# 2001 Oldsmobile Intrigue (3.5 L) OIL LOSS



## Intrigue (Feb 21, 2006)

We are at our wits end. Have 68,400 Km's on our Oldsmobile - Intrigue
equipped with a 3.5 Liter engine. We started using full synthetic Oil
2 oil changes ago and now the engine "loses oil" to the tune of 
1 litre every 1000 Km's ....

The mechanics have told us that it has nothing to do with the oil !
But cannot explain where the oil is going ......

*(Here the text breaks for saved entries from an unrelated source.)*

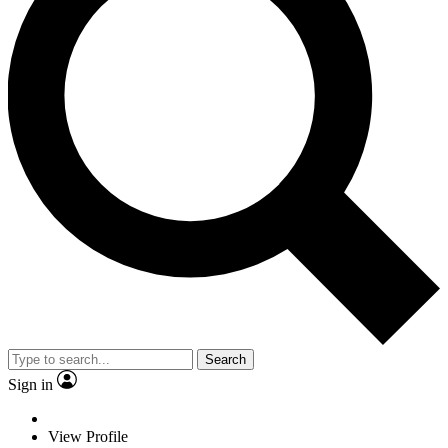
Search
Sign in
View Profile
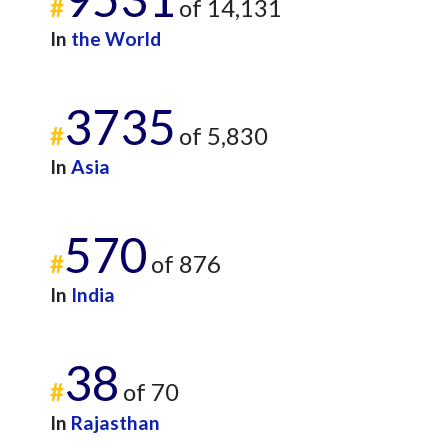
#
of 14,131
In
the World
3735
#
of 5,830
In
Asia
570
#
of 876
In
India
38
#
of 70
In
Rajasthan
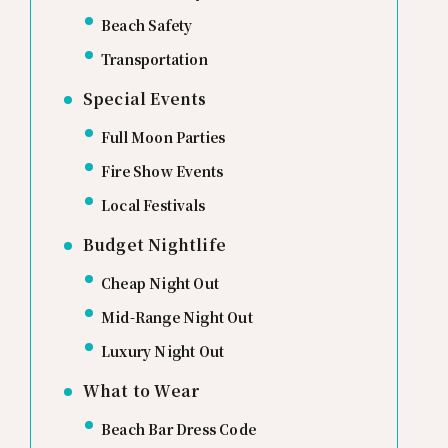
Beach Safety
Transportation
Special Events
Full Moon Parties
Fire Show Events
Local Festivals
Budget Nightlife
Cheap Night Out
Mid-Range Night Out
Luxury Night Out
What to Wear
Beach Bar Dress Code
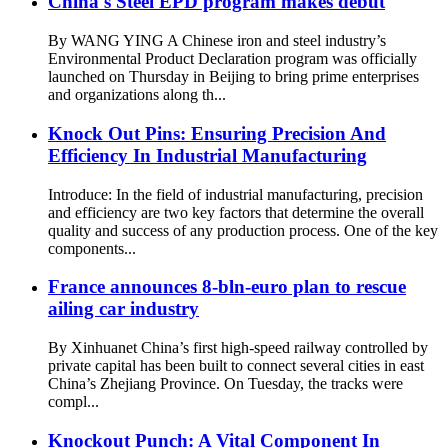
China's Steel EPD program makes debut
By WANG YING A Chinese iron and steel industry’s
Environmental Product Declaration program was officially
launched on Thursday in Beijing to bring prime enterprises
and organizations along th...
Knock Out Pins: Ensuring Precision And
Efficiency In Industrial Manufacturing
Introduce: In the field of industrial manufacturing, precision
and efficiency are two key factors that determine the overall
quality and success of any production process. One of the key
components...
France announces 8-bln-euro plan to rescue
ailing car industry
By Xinhuanet China’s first high-speed railway controlled by
private capital has been built to connect several cities in east
China’s Zhejiang Province. On Tuesday, the tracks were
compl...
Knockout Punch: A Vital Component In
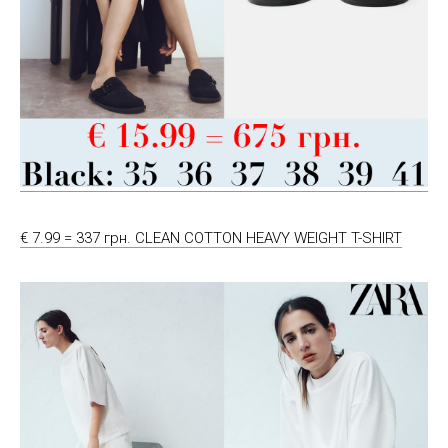
€ 7.99 = 337 грн. CLEAN COTTON HEAVY WEIGHT T-SHIRT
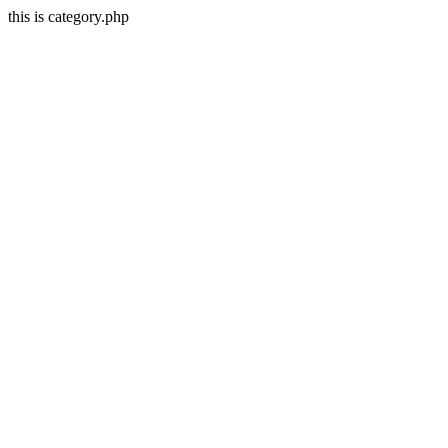
this is category.php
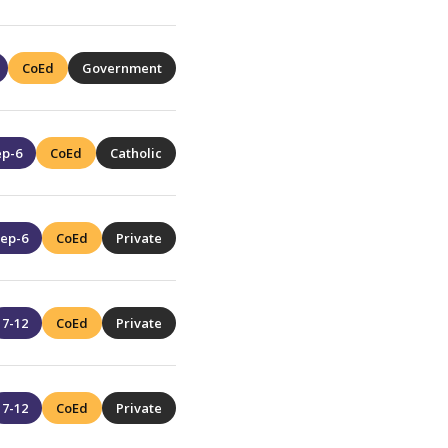
CoEd
Government
ep-6
CoEd
Catholic
ep-6
CoEd
Private
7-12
CoEd
Private
7-12
CoEd
Private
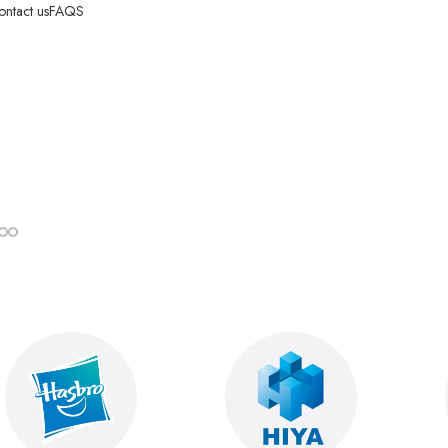
ontact us
FAQS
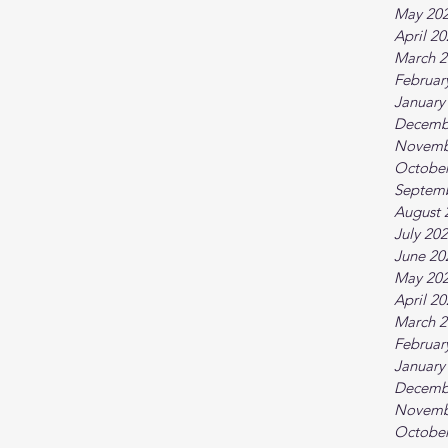
May 20
April 2
March 2
Februar
January
Decemb
Novemb
October
Septem
August 
July 20
June 20
May 20
April 2
March 2
Februar
January
Decemb
Novemb
October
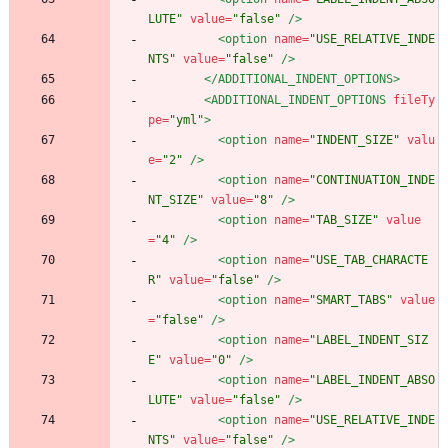
LUTE"
value=
"false"
/>
<option
name=
"USE_RELATIVE_INDE
NTS"
value=
"false"
/>
</ADDITIONAL_INDENT_OPTIONS>
<ADDITIONAL_INDENT_OPTIONS
fileTy
pe=
"yml"
>
<option
name=
"INDENT_SIZE"
valu
e=
"2"
/>
<option
name=
"CONTINUATION_INDE
NT_SIZE"
value=
"8"
/>
<option
name=
"TAB_SIZE"
value
=
"4"
/>
<option
name=
"USE_TAB_CHARACTE
R"
value=
"false"
/>
<option
name=
"SMART_TABS"
value
=
"false"
/>
<option
name=
"LABEL_INDENT_SIZ
E"
value=
"0"
/>
<option
name=
"LABEL_INDENT_ABSO
LUTE"
value=
"false"
/>
<option
name=
"USE_RELATIVE_INDE
NTS"
value=
"false"
/>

The engine is completely clean with no signs of any oil leaks ...

Help 
:4-dontkno


----------



## cresing (Feb 6, 2006)

So you are completly sure that you have no leaks anywhere? I know you are not supposed you switch to "full" sythetic oil if you haven't been using it especially after 64,000km. Thats what I have heard. You should try a syntec blend oil. Its more 50/50. Full Synthetic is high detergent and will strip any gunk that might be plugging an otherwise leaky seal. Also maybe another thing to look at would be Valve guide seals also maybe the valve cover gasket. I don't really have the answer but those would be some good things to have looked at.


----------



## Rashiki (Sep 29, 2005)

Car engines will normally 'use' a bit of oil during normal operation, but losing that much is not normal. Is the engine exhaust clear, or does it have a little tinge of smoke to it?

I'd say some blowby and maybe the valve seals are going, but that's kind of early for things like that to happen. 

It's got to be leaking somewhere... have you left the car running and waited to see if anything drips or smokes? Does the car smell funny?


----------



## Intrigue (Feb 21, 2006)

cresing said:


> So you are completly sure that you have no leaks anywhere? I know you are not supposed you switch to "full" sythetic oil if you haven't been using it especially after 64,000km. Thats what I have heard. You should try a syntec blend oil. Its more 50/50. Full Synthetic is high detergent and will strip any gunk that might be plugging an otherwise leaky seal. Also maybe another thing to look at would be Valve guide seals also maybe the valve cover gasket. I don't really have the answer but those would be some good things to have looked at.


Thanks

I will take the car back today and ask them to check the Valve Guide Seals..
(The engine is completely dry ... the mechanic had the car on the Hoist and brought me in to show me ... and there has never been any oil spots on our garage floor)....

Thanks for the help.:smile:


----------



## Intrigue (Feb 21, 2006)

*Oldmobile Intrigue - 3.5 Litre Engine - Premature oil loss*



Rashiki said:


> Car engines will normally 'use' a bit of oil during normal operation, but losing that much is not normal. Is the engine exhaust clear, or does it have a little tinge of smoke to it?
> 
> I'd say some blowby and maybe the valve seals are going, but that's kind of early for things like that to happen.
> 
> It's got to be leaking somewhere... have you left the car running and waited to see if anything drips or smokes? Does the car smell funny?


The exhaust seems to be clear/white .. will be taking the car back intoday 
to have the valve seals checked.

This morning, I let the car idle in the driveway and found no oil drips and the exhaust seemed clear .....

This thing is driving me bonkers ....

Thanks for the idea of the valve guide seals

:smile:


----------



## Rashiki (Sep 29, 2005)

Let us know.


----------